海から400メートルほどの場所にある本社工場は、津波で1階部分が全壊しました。
佐藤さんは震災当日をこう振り返ります。

「津波警報が出ていたので、私たちは近くの湊中学校の校舎に避難しました。でもまさかあんなに大きな津波が来るとは思ってもいませんでした。警報が解除されたら工場に戻って仕事をしようかな、というくらいの気持ちでいたんです」

それでも躊躇せずに避難したことで、多くの犠牲者を出したこの地区で自分の身を助けることにつながりました。

教室の窓から見える景色が変わり果てた中、佐藤さんが心配したのは3人の子供たちです。

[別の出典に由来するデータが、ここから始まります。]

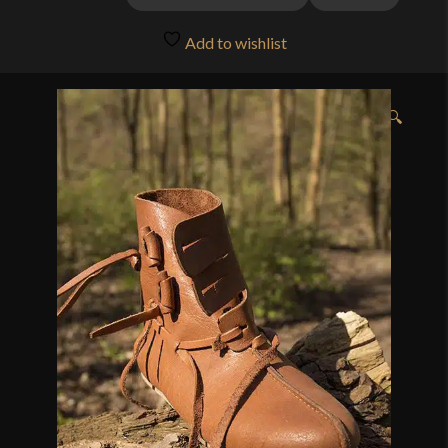
through
Add to wishlist
$132.00
🔍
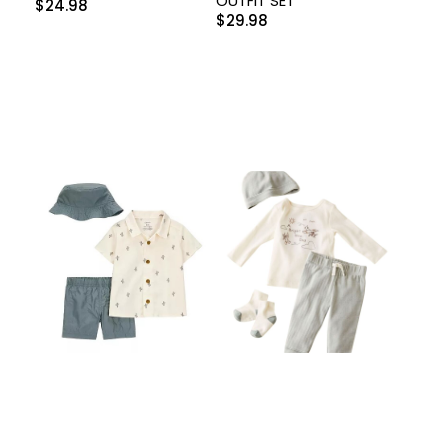
OUTFIT SET
$
24.98
$
29.98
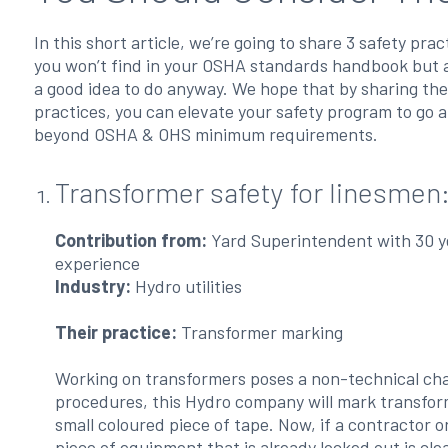
In this short article, we’re going to share 3 safety prac
you won’t find in your OSHA standards handbook but 
a good idea to do anyway. We hope that by sharing th
practices, you can elevate your safety program to go 
beyond OSHA & OHS minimum requirements.
Transformer safety for linesmen
Contribution from:
Yard Superintendent with 30 y
experience
Industry:
Hydro utilities
Their practice:
Transformer marking
Working on transformers poses a non-technical chall
procedures, this Hydro company will mark transform
small coloured piece of tape. Now, if a contractor 
piece of equipment that is already locked out is cle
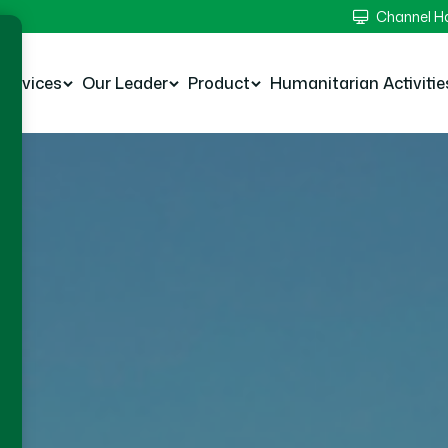
Channel 
Services
Our Leader
Product
Humanitarian Activitie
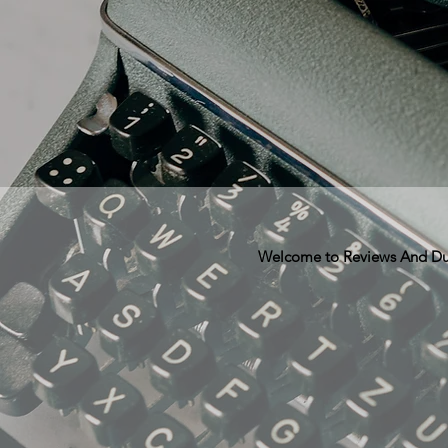
Welcome to Reviews And Dunn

自宅にいた長女は同じ湊中学校に避難して無事でしたが、アルバイトに出ていた長男、仙台の高校に通う次男とは連絡が取れずにいました。

被災後の工場の様子

▲被災後の工場の様子

「長男は2日目に自力でこっちまで来ましたが、次男とは連絡がつかず、中学校の黒板に居場所を書いて、次の避難先に移動しました。仙台に住む私の兄の家にいて無事だったことは後から知りました」

4日目に自衛隊のヘリが来て、佐藤さんたちは石巻北高校の体育館に避難しました。それまでは分けてもらったビスケットを1枚か2枚食べただけ。飲み水は近くの給食センターの2階に残っていたものを取りに行ってしのいでいました。

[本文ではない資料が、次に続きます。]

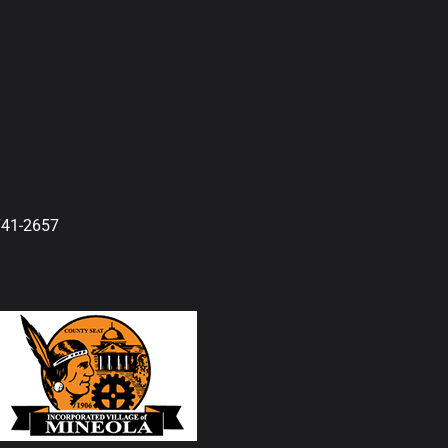
741-2657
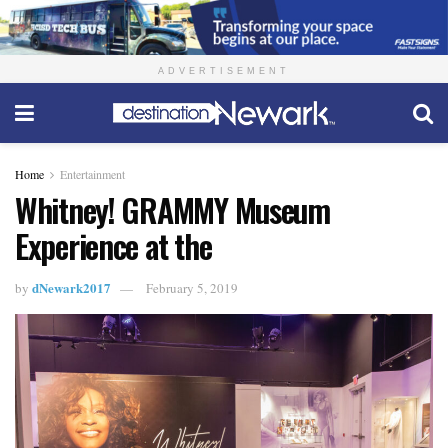
ADVERTISEMENT
Home
Entertainment
Whitney! GRAMMY Museum
Experience at the
dNewark2017
by
February 5, 2019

一週間後、工場に戻った佐藤さんの目の前には、巨大なタンクがありました。
津波によって流された缶詰型の巨大タンクが道路中央に横たわっている映像をご覧になった方も多いと思いますが、あれと同じものがもう一つ、ヤマユ佐勇水産の本社工場のところまで流れ着いていたのです。
タンクに入っていた油が漏れていたため、工場の片付けは難航しました。

「本社工場の復旧には時間がかかりそうなので、冷蔵庫の魚を海洋投棄する作業を済ませた後、湊町にある第2工場の片付けから始めました。そちらも壁は全部抜かれていたけど、被害は本社工場ほどではありませんでした。ライフラインが止まっているので、水汲みをしながらの掃除でしたが、ボランティアの方たちにも手伝ってもらったことで、その年の10月には生協への出荷を再開することができました」

従業員がいて機材も揃っていた頃とは違い、妻と二人だけの小さな再出発。

しかしこれが大きな一歩となり、この後時間はかかりましたが本社工場の復旧へとつながったのです。